While my situation is somewhat unique living here in Kentucky I manage to drop a lot of bucks in the area for the multiple weeks I spend there.  W/O the "VR Local's Pass" SugarCube and I would be dead in the water.  (probably skiing at Perfect North in Indiana rolleyes.gif)
 

 

post #7 of 12

I don't think skiers of mountains out West are allowed to cry about over-crowding, ever, even during holiday weeks.

post #8 of 12

If reasonably priced passes are such a bad thing, I wish we would suffer from it on the East Coast. Given the economy, skiing as a whole is much more endangered in the long run by a large segment of the populace being priced out of the market.

post #9 of 12
Quote:
Originally Posted by Uncle Louie View Post



 


Exactly, and when in Summit and Eagle Counties in CO most here would be very surprised to find they are frequenting VR business' at a distance well off the mountain.  Plus the area gets it's cash up front.  Vail_SnoPro gave me the numbers of passes Vail resorts sells yearly and I was floored. 

 

While my situation is somewhat unique living here in Kentucky I manage to drop a lot of bucks in the area for the multiple weeks I spend there.  W/O the "VR Local's Pass" SugarCube and I would be dead in the water.  (probably skiing at Perfect North in Indiana rolleyes.gif)
 

 


 

I would hazard a guess that VR sells over 500k season passes/year. If we are talking all types of passes, including 7 day passes, I'd say that number is closer to 1 million. VR isn't just competing against other CO resorts but UT, Canada, and CA resorts, of which they are a player in Tahoe too.
 

 

post #10 of 12
Quote:
Originally Posted by Toadman View Post


 

I would hazard a guess that VR sells over 500k season passes/year.

 

 

That's pretty darn close to the answer.

 

 

post #11 of 12
Quote:
Originally Posted by Xela View Post

Call me a curmudgeon, but I don't really like it--not so much for the reasons stated, though.  Firstly, I think this puts incredible downward price pressure on the smaller ski areas, and I don't think it's healthy to put them out of business.  Second, I think this changes the focus of big resorts from skiing to value added amenities; they'll open restaurants instead of terrain.

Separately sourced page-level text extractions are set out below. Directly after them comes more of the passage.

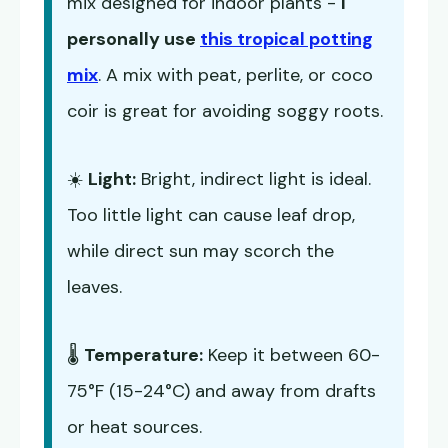
mix designed for indoor plants -
I
personally use
this tropical potting
mix
. A mix with peat, perlite, or coco
coir is great for avoiding soggy roots.
☀️
Light:
Bright, indirect light is ideal.
Too little light can cause leaf drop,
while direct sun may scorch the
leaves.
🌡️
Temperature:
Keep it between 60-
75°F (15-24°C) and away from drafts
or heat sources.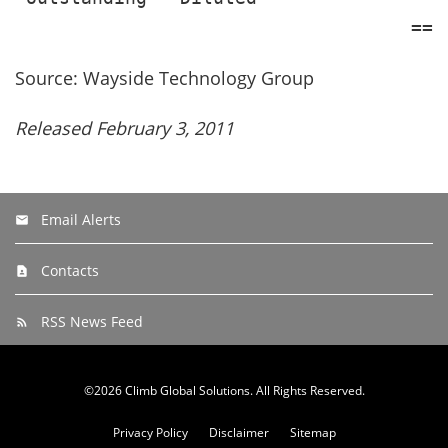
Source: Wayside Technology Group
Released February 3, 2011
Email Alerts
Contacts
RSS News Feed
©
2026
Climb Global Solutions
. All Rights Reserved.
Privacy Policy
Disclaimer
Sitemap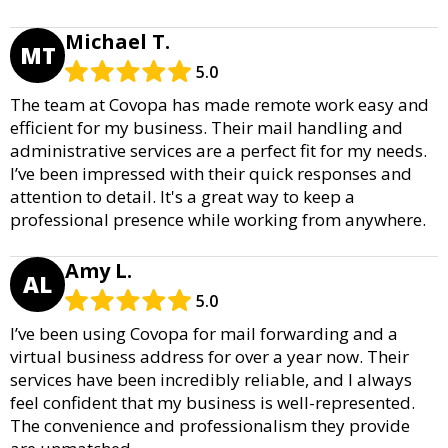
Michael T.
MT
5.0
The team at Covopa has made remote work easy and
efficient for my business. Their mail handling and
administrative services are a perfect fit for my needs.
I’ve been impressed with their quick responses and
attention to detail. It's a great way to keep a
professional presence while working from anywhere.
Amy L.
AL
5.0
I’ve been using Covopa for mail forwarding and a
virtual business address for over a year now. Their
services have been incredibly reliable, and I always
feel confident that my business is well-represented.
The convenience and professionalism they provide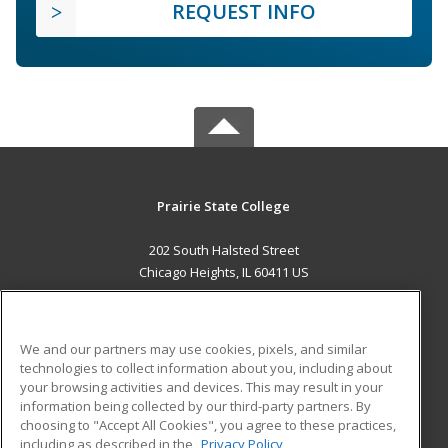
REQUEST INFO
Prairie State College
202 South Halsted Street
Chicago Heights, IL 60411 US
MAIN CONTENT
Career Training
We and our partners may use cookies, pixels, and similar
technologies to collect information about you, including about
ADDITIONAL RESOURCES
your browsing activities and devices. This may result in your
information being collected by our third-party partners. By
Military
Student Blog
choosing to "Accept All Cookies", you agree to these practices,
Financial Assistance
including as described in the
Privacy Policy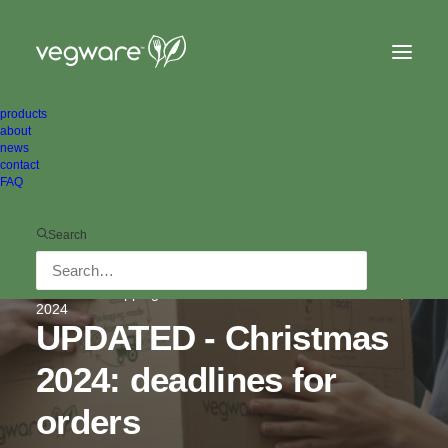
products
about
news
contact
FAQ
Search
In
Order & shipping info
•
1 Minutes
•
November 1,
2024
UPDATED - Christmas
2024: deadlines for
orders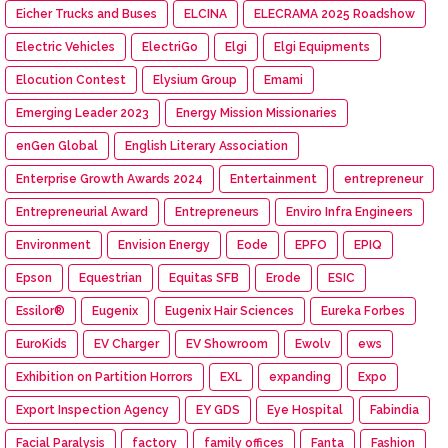
Eicher Trucks and Buses
ELCINA
ELECRAMA 2025 Roadshow
Electric Vehicles
ElectriGo
Elgi
Elgi Equipments
Elocution Contest
Elysium Group
Emami
Emerging Leader 2023
Energy Mission Missionaries
enGen Global
English Literary Association
Enterprise Growth Awards 2024
Entertainment
entrepreneur
Entrepreneurial Award
Entrepreneurs
Enviro Infra Engineers
Environment
Envision Energy
Eode
EPFO
EPIQ
Epson
Equestrian
Equitas SFB
Erode
ESIC
Essilor®
Eugenix
Eugenix Hair Sciences
Eureka Forbes
EuroKids
EV Charger
EV Showroom
Ewolv
ews
Exhibition on Partition Horrors
EXL
expanding
Expo
Export Inspection Agency
EY GDS
Eye Hospital
Fabindia
Facial Paralysis
factory
family offices
Fanta
Fashion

I agree with all that, especially the part about putting small areas out of business.  The focus on "amenities" has been around for a while.  A ski area manager once told me that the best skier he ever saw was a 14 year kid with a full price lift ticket on his jacket, wearing rental boots, eating a $8 slice of pizza and playing video games while his father was in the bar.

 

BK 

 

post #12 of 12

 

Quote:
Originally Posted by Ryan Febles View Post

 inadvertently 


I'm not sure that's the word I would use.